The research on VIP in pulmonary arterial hypertension is among the most developed in a serious clinical context. Pulmonary hypertension involves pathological remodeling of the pulmonary vasculature — the blood vessels narrow, pressure rises, and the right heart strains against the resistance. VIP's vasodilatory effects in pulmonary vasculature are well-established in preclinical models, and early clinical research explored inhaled VIP as a delivery mechanism. The results were promising enough to generate real interest but limited enough to make clear that translation from mechanism to therapeutic is not straightforward. Inhaled VIP has a short half-life — measured in minutes — and delivering enough of it to sustain vasodilation long enough to matter clinically requires solving stability and delivery problems that have not been fully solved.

The sarcoidosis research is earlier stage. Sarcoidosis is a granulomatous disease — the immune system forms clusters of inflammatory cells, called granulomas, in various organs, often the lungs and lymph nodes. The immunological picture involves dysregulated macrophage activation, elevated TNF-α, and a failure of normal immune resolution. VIP's anti-inflammatory and immunomodulatory properties have made it a candidate for investigation in this context, particularly as researchers look for approaches that could address the underlying immune dysregulation rather than just suppressing it broadly with corticosteroids. The research here is preclinical and early. The hypothesis is biological sound. The clinical evidence is thin.

Mast cell disorders represent another domain where VIP has attracted serious attention, primarily because of the VPAC2 receptor expression on mast cells. Mast cells are innate immune cells that release a cascade of inflammatory mediators — histamine, tryptase, prostaglandins, and dozens of others — when activated. When mast cells are hyperactivated, as in Mast Cell Activation Syndrome, this cascade fires inappropriately. VIP, via VPAC2, appears to modulate mast cell activity in ways that reduce inappropriate activation, a mechanism that has supported both investigational research and clinical interest among providers who work with MCAS patients. This is investigational territory. The evidence base for VIP specifically in MCAS involves case series and clinical observation rather than randomized controlled trials.

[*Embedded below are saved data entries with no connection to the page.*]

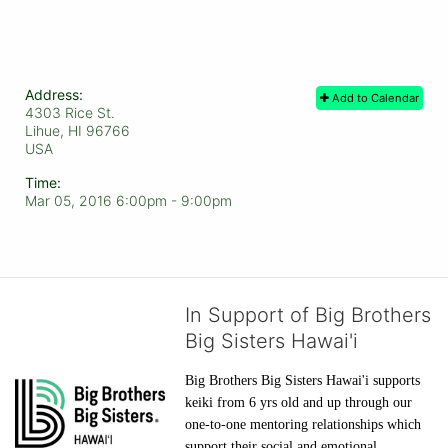
Address:
Add to Calendar
4303 Rice St.
Lihue, HI
96766
USA
Time:
Mar 05, 2016 6:00pm
- 9:00pm
In Support of Big Brothers
Big Sisters Hawai'i
Big Brothers Big Sisters Hawai'i supports 
keiki from 6 yrs old and up through our 
one-to-one mentoring relationships which 
support their social and emotional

Long COVID has brought VIP into a different conversation entirely. Researchers studying the immune dysregulation underlying prolonged post-COVID symptoms have noted patterns — elevated inflammatory cytokines, disrupted autonomic regulation, mast cell involvement — that intersect with what VIP physiology would predict matters. Several research groups have investigated VIP levels in acute COVID and in long COVID populations, and low circulating VIP has appeared as a feature in some cohorts, though the sample sizes are small and the causal relationships are not established. The hypothesis that restoring VIP signaling might help address some component of the immune and autonomic dysregulation in long COVID is mechanistically coherent. What it is not, yet, is evidence.

The honest summary of where VIP sits therapeutically is this: the biology is genuinely remarkable, the mechanisms are well-characterized at the molecular level, and the translational research is moving in several directions at once. Inhaled VIP, intranasal VIP, and subcutaneous VIP have all been explored in different contexts. None of these approaches has generated the kind of large randomized controlled trial data that would support an approved therapeutic indication for the immune and inflammatory conditions where interest is highest. What exists is a constellation of mechanistic research, early-phase clinical observations, and clinical practice by providers who have evaluated individual patients and concluded, based on the available data, that the risk-benefit calculus supports a trial in certain cases.

VIP is not a simple drug targeting a single problem. It is a regulatory molecule that the body uses to maintain balance across many different systems simultaneously, and understanding it as such requires holding the breadth and the limitations together. The peptide that Said and Mutt found in porcine gut tissue fifty-some years ago has turned out to be something considerably more interesting than its name implies. The full picture is still being drawn.